The control of foot force during pushing efforts against a moving pedal.

The muscle component of the force applied to a bicycle pedal (foot force) by seated humans provided insight into the organization of the motor system. Healthy adults ( n=11) pedaled a stationary cycle ergometer while attempting to match peak foot force magnitude to visually presented force targets (200, 250,., 650 N). Pedaling cadence was maintained at 60 rpm by a motor. Measurements of the foot force, pedal angle, and crank angle were recorded. The experimental design and data analysis allowed the isolation of the muscle component of the foot force from the contributions due to gravity and inertia. A graphical representation of the muscle component of the foot force (force path) was created for each of several crank angles throughout the extension phase of the pedaling cycle. The force paths showed several highly conserved characteristics across participants and crank angles. Each force path occupied a narrow range in force space despite the ability of the participants to produce force in a wide region of force space. Three control strategies were observed in the geometry of the force paths. Eighty five percent of the force paths were linear for six of the participants, and 79% of the force paths had second-order curvature for the other five participants. The curvature was concave to the posterior for four of the participants and concave to the anterior for one participant. The linear force paths were consistent with the previously reported linear nature of the force paths for pushes against a quasi-static pedal. The observation of simple force path geometry for two tasks with dissimilar dynamic characteristics suggests that this aspect of foot force control may be common to a range of lower limb tasks and may reflect a mechanism by which the nervous system organizes the control of foot force.
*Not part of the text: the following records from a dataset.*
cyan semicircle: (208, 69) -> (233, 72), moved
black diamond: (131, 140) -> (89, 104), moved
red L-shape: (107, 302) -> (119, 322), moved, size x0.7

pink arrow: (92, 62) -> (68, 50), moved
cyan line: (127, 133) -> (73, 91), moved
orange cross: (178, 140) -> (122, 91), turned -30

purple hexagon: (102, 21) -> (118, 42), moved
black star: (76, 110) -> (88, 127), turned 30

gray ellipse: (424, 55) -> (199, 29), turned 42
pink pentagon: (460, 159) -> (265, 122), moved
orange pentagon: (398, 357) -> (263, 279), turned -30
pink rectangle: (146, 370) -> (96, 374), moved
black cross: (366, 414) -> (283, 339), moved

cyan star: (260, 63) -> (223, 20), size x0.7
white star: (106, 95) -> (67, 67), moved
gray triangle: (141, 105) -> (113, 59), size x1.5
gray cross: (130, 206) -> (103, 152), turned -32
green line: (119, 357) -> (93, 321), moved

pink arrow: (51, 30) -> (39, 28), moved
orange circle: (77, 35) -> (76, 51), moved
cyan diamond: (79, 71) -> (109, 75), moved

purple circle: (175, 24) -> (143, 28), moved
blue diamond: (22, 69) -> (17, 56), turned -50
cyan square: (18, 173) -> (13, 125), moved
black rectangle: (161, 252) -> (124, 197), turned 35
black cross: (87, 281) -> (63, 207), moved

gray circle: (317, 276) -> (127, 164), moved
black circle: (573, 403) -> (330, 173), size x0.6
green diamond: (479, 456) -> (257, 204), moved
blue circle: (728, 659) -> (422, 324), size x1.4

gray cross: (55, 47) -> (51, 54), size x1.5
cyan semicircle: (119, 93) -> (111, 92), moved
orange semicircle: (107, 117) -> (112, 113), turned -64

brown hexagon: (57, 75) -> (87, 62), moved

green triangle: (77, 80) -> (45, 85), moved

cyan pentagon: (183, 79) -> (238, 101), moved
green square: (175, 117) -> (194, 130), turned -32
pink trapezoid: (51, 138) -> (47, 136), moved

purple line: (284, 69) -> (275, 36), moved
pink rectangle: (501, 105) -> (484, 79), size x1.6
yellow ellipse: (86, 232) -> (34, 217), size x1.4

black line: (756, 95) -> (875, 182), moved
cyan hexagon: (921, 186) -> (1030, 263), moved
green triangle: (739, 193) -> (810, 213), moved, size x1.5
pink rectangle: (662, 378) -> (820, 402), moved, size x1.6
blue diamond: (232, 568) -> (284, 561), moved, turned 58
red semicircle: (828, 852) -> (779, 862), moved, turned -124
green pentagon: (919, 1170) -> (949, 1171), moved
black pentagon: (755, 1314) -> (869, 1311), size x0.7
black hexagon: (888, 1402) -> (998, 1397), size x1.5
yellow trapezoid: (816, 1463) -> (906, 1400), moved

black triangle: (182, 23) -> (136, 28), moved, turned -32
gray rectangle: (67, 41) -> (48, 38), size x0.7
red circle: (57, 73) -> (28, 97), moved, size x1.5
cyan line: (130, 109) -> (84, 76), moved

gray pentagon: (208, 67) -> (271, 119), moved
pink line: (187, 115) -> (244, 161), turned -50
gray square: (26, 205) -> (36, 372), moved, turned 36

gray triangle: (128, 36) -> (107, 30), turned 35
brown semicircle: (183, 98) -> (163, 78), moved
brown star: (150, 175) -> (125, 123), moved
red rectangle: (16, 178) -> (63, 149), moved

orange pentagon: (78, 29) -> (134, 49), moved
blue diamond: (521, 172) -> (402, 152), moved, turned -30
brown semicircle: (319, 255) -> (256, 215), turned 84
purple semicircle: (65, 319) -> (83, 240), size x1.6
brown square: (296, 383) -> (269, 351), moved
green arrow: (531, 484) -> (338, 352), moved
Direction of foot force for pushes against a fixed pedal: variation with pedal position.

The force that healthy humans generated against a fixed pedal was measured and compared with that predicted by four models. The participants (n = 11) were seated on a stationary bicycle and performed brief pushing efforts against an instrumented pedal with the crank fixed. Pushes were performed to 10 force magnitude targets and at 12 crank angles. The increasing magnitude portion of the sagittal-plane force path for each push effort was fitted with a line to determine the direction of the muscle component of the foot force. Those directions varied systematically with the position of the pedal (crank angle) such that the force path lines intersected a common region superior and slightly anterior to the hip. The ability of four models to predict force path direction was tested. All four models captured the general variation of direction with pedal position. Two of the models provided the best performance. One was a musculoskeletal model consisting of nine muscles with parameters adjusted to provide the best possible fit. The other model was derived from (a) observations that the lines-of-action of the muscle component of foot force tended to intersect in a common region near the hip, and (b) the corresponding need for foot force to intersect the center-of-mass during walking. Thus, this model predicted force direction at each pedal position as that of a line intersecting the pedal pivot and a common point located near the hip (divergent point). The results suggest that the control strategy employed in this seated pushing task reflects the extensive experience of the leg in directing force appropriately to maintain upright posture and that relative muscle strengths have adapted to that pattern of typical activation.